In part one of this series we laid out the differences between network detection and response (NDR) and extended detection and response (XDR). As previously mentioned, XDR is generally built on top of a single vendor combination of EDR and NGFW technologies.
However both EDR and NGFW technologies suffer from inherent limitations such as throughput, visibility, and supported platforms. These limitations create gaps in both protection and visibility, resulting in blind spots that are difficult to address.
EDR & NGFW Limitations
Endpoint detection and response (EDR) requires an agent on each endpoint and is focused on endpoint file system, processes, and network traffic to and from the specific endpoint only. There are several best-in-class EDR technologies on the market, yet due to their inability to deploy agents on devices like printers, IP phones, thermostats, security cameras, and more, large organizations often encounter issues achieving full deployment coverage. Further, if a new endpoint is deployed, it is not always done properly and may go unmonitored for a long time.
NGFW technologies are critical to securing the enterprise gateway, blocking inbound and outbound traffic, applying IDPS signature rule sets and allowing for the enforcement of IP-block and allow lists. The feature sets for these appliances is extensive, but due to the high computational overhead of ML and full packet inspection, it's difficult if not impossible for NGFW appliances to fully evaluate network traffic on all potential metrics, let alone perform UEBA or high-fidelity ML against traffic.

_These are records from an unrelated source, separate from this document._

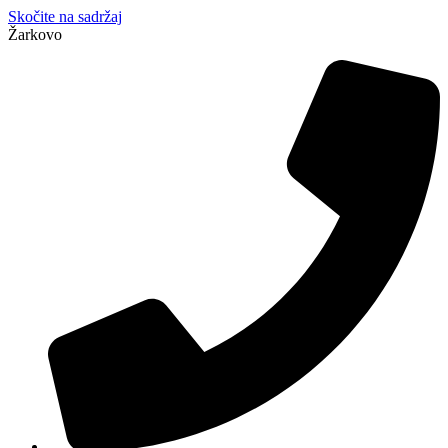
Skočite na sadržaj
Žarkovo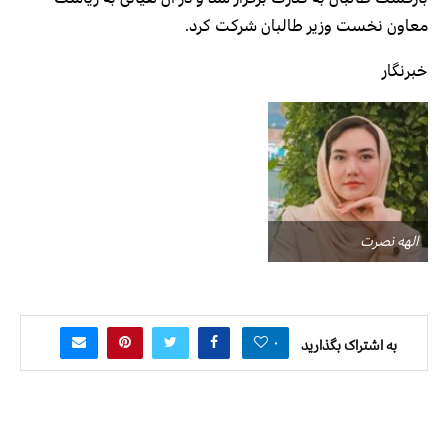
معاون نخست وزیر طالبان شرکت کرد.
خبرنگار
الهه نصرت
۰
به اشتراک بگذارید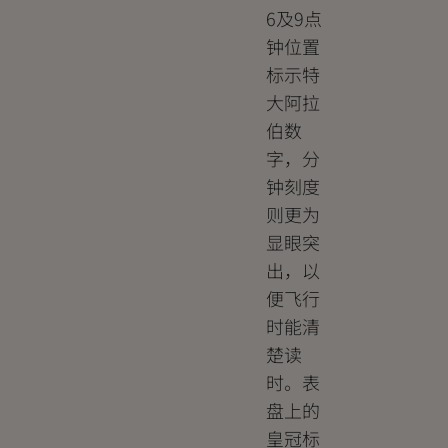
6及9点
钟位置
标示特
大阿拉
伯数
字，分
钟刻度
则更为
显眼突
出，以
便飞行
时能清
楚读
时。表
盘上的
皇冠标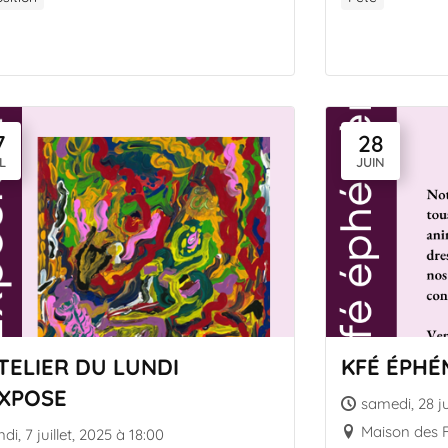
7
28
L
JUIN
ATELIER DU LUNDI
KFÉ ÉPHÉ
EXPOSE
samedi, 28 ju
Maison des
ndi, 7 juillet, 2025 à 18:00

NGFW platforms also suffer from traffic throughput issues when activating multiple advanced features, creating a traffic bottleneck that is expensive to overcome. The result is a high level logging view of traffic allow/block and log data for which IDPS rules were encountered for a given traffic stream. While this type of analysis certainly serves to improve security posture, it lacks in-depth analysis provided by purpose-built, out-of-band technologies such as NDR.
While some companies use NGFW technologies to segment important sections of their corporate networks, these appliances are too expensive for the type of zero-trust deployment model required to capture log data for the majority of east-west network traffic.

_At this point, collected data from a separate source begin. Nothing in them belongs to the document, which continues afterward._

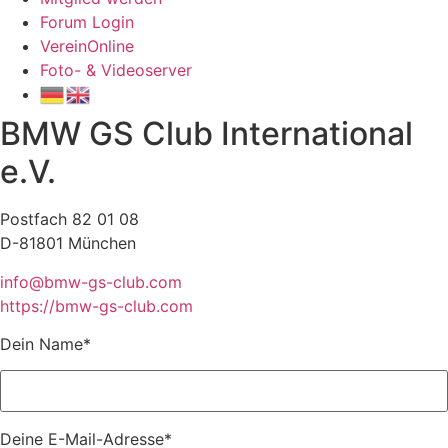
Forum Login
VereinOnline
Foto- & Videoserver
BMW GS Club International
e.V.
Postfach 82 01 08
D-81801 München
info@bmw-gs-club.com
https://bmw-gs-club.com
Dein Name*
Deine E-Mail-Adresse*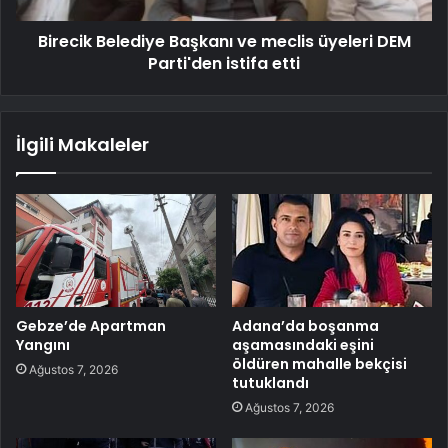
Birecik Belediye Başkanı ve meclis üyeleri DEM
Parti'den istifa etti
İlgili Makaleler
Gebze’de Apartman
Adana’da boşanma
Yangını
aşamasındaki eşini
öldüren mahalle bekçisi
Ağustos 7, 2026
tutuklandı
Ağustos 7, 2026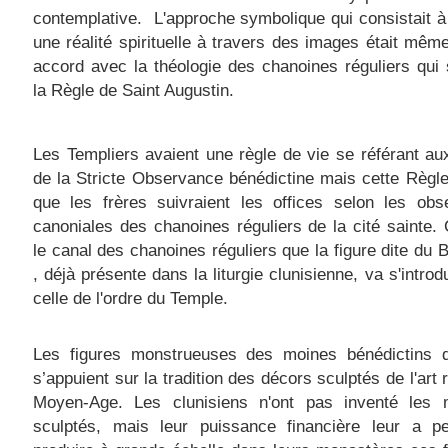
contemplative. L'approche symbolique qui consistait à
une réalité spirituelle à travers des images était même
accord avec la théologie des chanoines réguliers qui 
la Règle de
Saint Augustin.
Les Templiers avaient une règle de vie se référant a
de la Stricte Observance bénédictine mais cette Règle 
que les frères suivraient
les offices selon les obs
canoniales des chanoines réguliers de la cité sainte
. 
le canal des chanoines réguliers que la figure dite du
, déjà présente dans la liturgie clunisienne, va s'introd
celle de l'ordre du Temple.
Les figures monstrueuses des moines bénédictins 
s’appuient sur la tradition des décors sculptés de l'art
Moyen-Age. Les clunisiens n'ont pas inventé les 
sculptés, mais leur puissance financière leur a p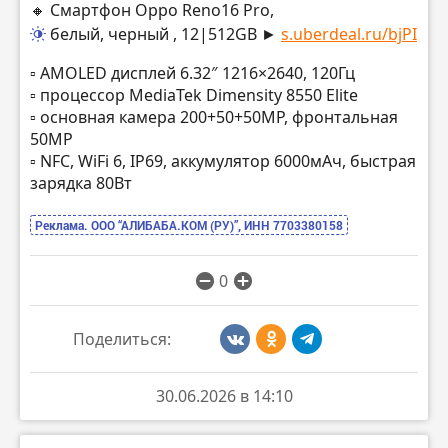
🔸 Смартфон Oppo Reno16 Pro,
белый, черный
, 12|512GB ►
s.uberdeal.ru/bjPI
▫️ AMOLED дисплей 6.32″ 1216×2640, 120Гц
▫️ процессор MediaTek Dimensity 8550 Elite
▫️ основная камера 200+50+50MP, фронтальная
50MP
▫️ NFC, WiFi 6, IP69, аккумулятор 6000мАч, быстрая
зарядка 80Вт
Реклама. ООО “АЛИБАБА.КОМ (РУ)”, ИНН 7703380158
0
Поделиться:
30.06.2026 в 14:10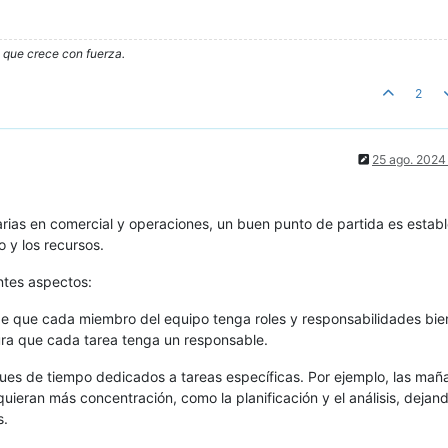
o que crece con fuerza.
2
25 ago. 2024
arias en comercial y operaciones, un buen punto de partida es estab
 y los recursos.
ntes aspectos:
de que cada miembro del equipo tenga roles y responsabilidades bie
ura que cada tarea tenga un responsable.
oques de tiempo dedicados a tareas específicas. Por ejemplo, las mañ
ieran más concentración, como la planificación y el análisis, dejand
s.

To Do XDR Right, You Need a Totally Open Architecture
While XDR platforms provide a variety of benefits, vendor lock-in can be a detriment to security practitioners. By leveraging second and third tier tools in order to take advantage of an XDR platform, security practitioners are actually compromising their network's security in exchange for the simplicity XDR claims to provide.
XDR's promises of analyst efficiency seem to make sense on the surface, but there are security risks created by not using best-in-class solutions. An extra burden is placed on analysts who will have to turn to other tools to gain the visibility they need to do their jobs.
Additionally, XDR vendor lock-in creates new hurdles for security teams looking to migrate to best-of-breed tools, forcing customers to consider the inherent costs of wide-spread toolkit replacement rather than replacing point products. While this might seem cheaper on the surface, security practitioners should be wary of buying into the promises of any XDR platform that prevents the ability to leverage and integrate best in class tools.
Looking to the Future
As we look toward the future of the security industry we must keep in mind the trends of the past. The last twenty years of industry evolution has resulted in a shift from tools simply collecting and storing data to high-fidelity, ML-based detection and response capabilities.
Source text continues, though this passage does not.